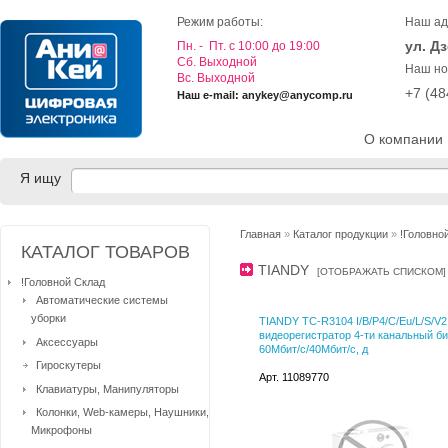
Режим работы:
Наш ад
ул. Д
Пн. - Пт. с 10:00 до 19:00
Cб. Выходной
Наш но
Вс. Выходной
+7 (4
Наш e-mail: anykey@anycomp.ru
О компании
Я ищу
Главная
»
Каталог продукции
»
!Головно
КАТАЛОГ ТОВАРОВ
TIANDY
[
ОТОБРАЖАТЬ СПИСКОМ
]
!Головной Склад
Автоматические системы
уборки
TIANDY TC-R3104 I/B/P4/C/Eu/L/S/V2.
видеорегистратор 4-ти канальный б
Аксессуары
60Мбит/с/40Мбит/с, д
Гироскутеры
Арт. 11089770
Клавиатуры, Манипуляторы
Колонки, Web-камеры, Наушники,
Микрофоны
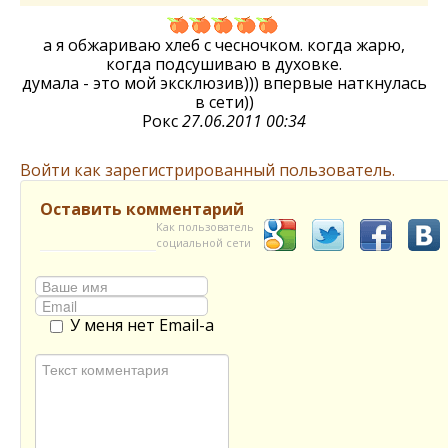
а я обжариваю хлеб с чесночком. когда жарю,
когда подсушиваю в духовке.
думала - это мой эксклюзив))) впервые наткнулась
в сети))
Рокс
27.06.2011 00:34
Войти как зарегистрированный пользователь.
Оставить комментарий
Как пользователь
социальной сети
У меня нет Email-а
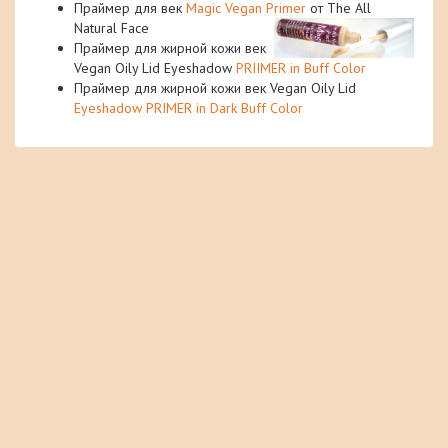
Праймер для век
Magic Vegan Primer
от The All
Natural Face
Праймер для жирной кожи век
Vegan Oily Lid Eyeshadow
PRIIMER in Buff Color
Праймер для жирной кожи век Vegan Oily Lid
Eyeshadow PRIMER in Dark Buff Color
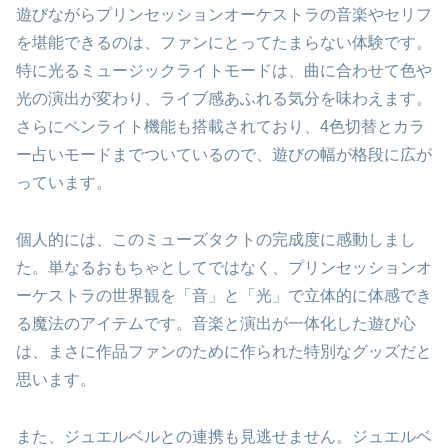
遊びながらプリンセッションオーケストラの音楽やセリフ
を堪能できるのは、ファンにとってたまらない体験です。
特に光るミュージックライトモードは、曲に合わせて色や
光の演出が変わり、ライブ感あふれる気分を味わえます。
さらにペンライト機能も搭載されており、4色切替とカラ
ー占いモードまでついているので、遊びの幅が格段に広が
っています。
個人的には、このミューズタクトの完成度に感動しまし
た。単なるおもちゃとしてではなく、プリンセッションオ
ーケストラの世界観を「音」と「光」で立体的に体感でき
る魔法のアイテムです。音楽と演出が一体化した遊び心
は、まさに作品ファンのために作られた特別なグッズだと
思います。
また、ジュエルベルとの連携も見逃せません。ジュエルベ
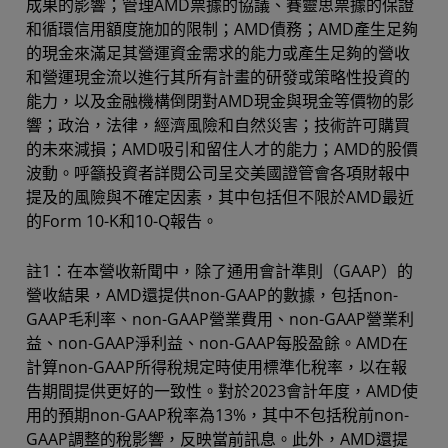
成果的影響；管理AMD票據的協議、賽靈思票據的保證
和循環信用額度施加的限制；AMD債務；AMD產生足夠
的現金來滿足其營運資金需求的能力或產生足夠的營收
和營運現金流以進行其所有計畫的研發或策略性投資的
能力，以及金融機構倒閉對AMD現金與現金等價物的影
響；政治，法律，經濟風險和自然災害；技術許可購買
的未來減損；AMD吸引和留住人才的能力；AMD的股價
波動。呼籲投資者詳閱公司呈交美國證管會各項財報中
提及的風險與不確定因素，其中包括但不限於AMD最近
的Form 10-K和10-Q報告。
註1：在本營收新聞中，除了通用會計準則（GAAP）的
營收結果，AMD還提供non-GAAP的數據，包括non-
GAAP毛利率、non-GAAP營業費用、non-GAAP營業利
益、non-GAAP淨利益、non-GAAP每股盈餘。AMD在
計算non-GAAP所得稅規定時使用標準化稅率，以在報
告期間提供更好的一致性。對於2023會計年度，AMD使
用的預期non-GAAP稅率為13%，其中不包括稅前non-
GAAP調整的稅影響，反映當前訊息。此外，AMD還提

### Aim of the exercise
Starting at the line with "ー占いモードまでついているので、遊びの幅が格段に広が" and stopping at the final line of the material, reproduce each line exactly, both ends included. Leave the pictures out.

### Output below
ー占いモードまでついているので、遊びの幅が格段に広が
っています。
個人的には、このミューズタクトの完成度に感動しまし
た。単なるおもちゃとしてではなく、プリンセッションオ
ーケストラの世界観を「音」と「光」で立体的に体感でき
る魔法のアイテムです。音楽と演出が一体化した遊び心
は、まさに作品ファンのために作られた特別なグッズだと
思います。
また、ジュエルベルとの連携も見逃せません。ジュエルベ
成果的影響；管理AMD票據的協議、賽靈思票據的保證
和循環信用額度施加的限制；AMD債務；AMD產生足夠
的現金來滿足其營運資金需求的能力或產生足夠的營收
和營運現金流以進行其所有計畫的研發或策略性投資的
能力，以及金融機構倒閉對AMD現金與現金等價物的影
響；政治，法律，經濟風險和自然災害；技術許可購買
的未來減損；AMD吸引和留住人才的能力；AMD的股價
波動。呼籲投資者詳閱公司呈交美國證管會各項財報中
提及的風險與不確定因素，其中包括但不限於AMD最近
的Form 10-K和10-Q報告。
註1：在本營收新聞中，除了通用會計準則（GAAP）的
營收結果，AMD還提供non-GAAP的數據，包括non-
GAAP毛利率、non-GAAP營業費用、non-GAAP營業利
益、non-GAAP淨利益、non-GAAP每股盈餘。AMD在
計算non-GAAP所得稅規定時使用標準化稅率，以在報
告期間提供更好的一致性。對於2023會計年度，AMD使
用的預期non-GAAP稅率為13%，其中不包括稅前non-
GAAP調整的稅影響，反映當前訊息。此外，AMD還提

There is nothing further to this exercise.